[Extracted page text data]
+===+
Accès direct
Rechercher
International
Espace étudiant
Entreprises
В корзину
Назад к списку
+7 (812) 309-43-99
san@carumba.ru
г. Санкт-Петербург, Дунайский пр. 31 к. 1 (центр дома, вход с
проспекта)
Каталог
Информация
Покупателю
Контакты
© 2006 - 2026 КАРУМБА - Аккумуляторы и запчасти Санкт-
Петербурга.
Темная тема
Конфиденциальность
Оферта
+===+
> [TASK REQUIREMENTS]
Take every line above that includes the string "Санкт" and return it.

> [REPLY]
г. Санкт-Петербург, Дунайский пр. 31 к. 1 (центр дома, вход с
© 2006 - 2026 КАРУМБА - Аккумуляторы и запчасти Санкт-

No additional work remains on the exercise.